Dataset excerpts
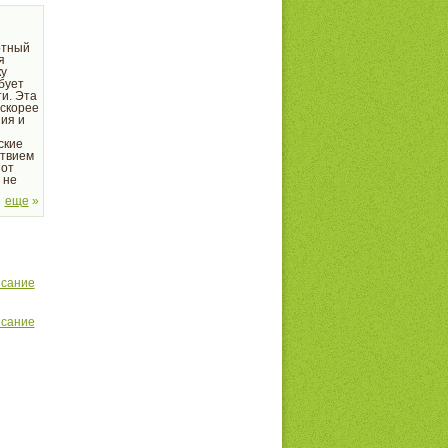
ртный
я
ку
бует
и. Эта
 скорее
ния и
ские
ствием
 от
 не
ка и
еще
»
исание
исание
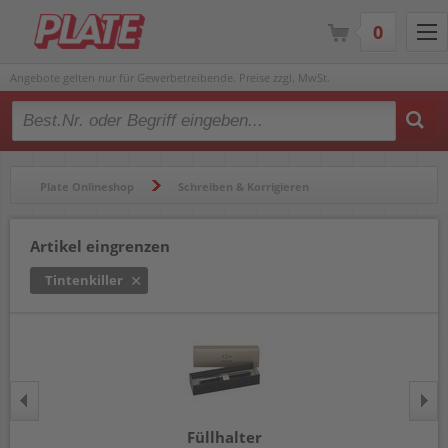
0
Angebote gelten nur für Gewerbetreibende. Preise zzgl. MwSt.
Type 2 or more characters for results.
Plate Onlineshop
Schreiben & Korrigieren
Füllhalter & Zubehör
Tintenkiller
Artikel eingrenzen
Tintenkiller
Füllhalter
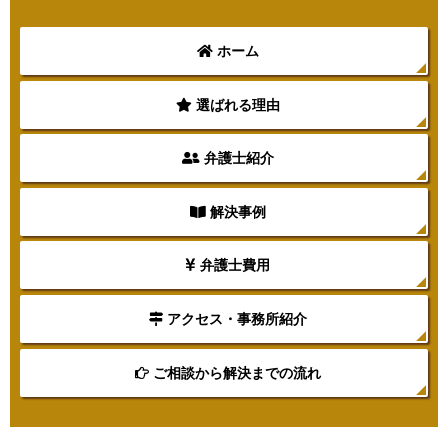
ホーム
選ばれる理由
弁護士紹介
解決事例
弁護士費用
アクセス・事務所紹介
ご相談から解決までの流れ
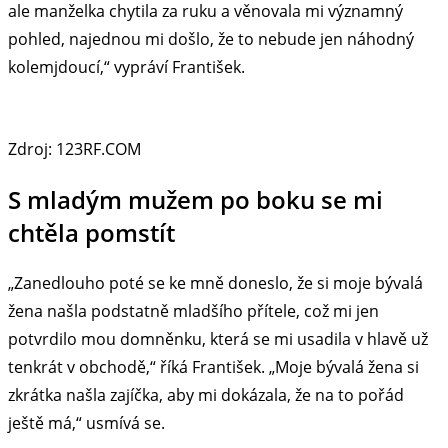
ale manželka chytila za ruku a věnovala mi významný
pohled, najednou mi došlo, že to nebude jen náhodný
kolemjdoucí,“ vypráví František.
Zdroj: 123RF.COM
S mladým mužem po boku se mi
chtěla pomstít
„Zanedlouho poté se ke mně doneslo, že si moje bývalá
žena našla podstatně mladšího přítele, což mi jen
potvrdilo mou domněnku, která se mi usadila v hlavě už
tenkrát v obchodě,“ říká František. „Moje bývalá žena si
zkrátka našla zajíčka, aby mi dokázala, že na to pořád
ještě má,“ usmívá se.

- **Requirement**:
Produce an exact copy of the records above, leaving out the pictures.

- **Answer for the task**:
ртный
я
ку
бует
и. Эта
 скорее
ния и
ские
ствием
 от
 не
ка и
еще
»
исание
исание
0
Angebote gelten nur für Gewerbetreibende. Preise zzgl. MwSt.
Type 2 or more characters for results.
Plate Onlineshop
Schreiben & Korrigieren
Füllhalter & Zubehör
Tintenkiller
Artikel eingrenzen
Tintenkiller
Füllhalter
ホーム
選ばれる理由
弁護士紹介
解決事例
弁護士費用
アクセス・事務所紹介
ご相談から解決までの流れ
ale manželka chytila za ruku a věnovala mi významný
pohled, najednou mi došlo, že to nebude jen náhodný
kolemjdoucí,“ vypráví František.
Zdroj: 123RF.COM
S mladým mužem po boku se mi
chtěla pomstít
„Zanedlouho poté se ke mně doneslo, že si moje bývalá
žena našla podstatně mladšího přítele, což mi jen
potvrdilo mou domněnku, která se mi usadila v hlavě už
tenkrát v obchodě,“ říká František. „Moje bývalá žena si
zkrátka našla zajíčka, aby mi dokázala, že na to pořád
ještě má,“ usmívá se.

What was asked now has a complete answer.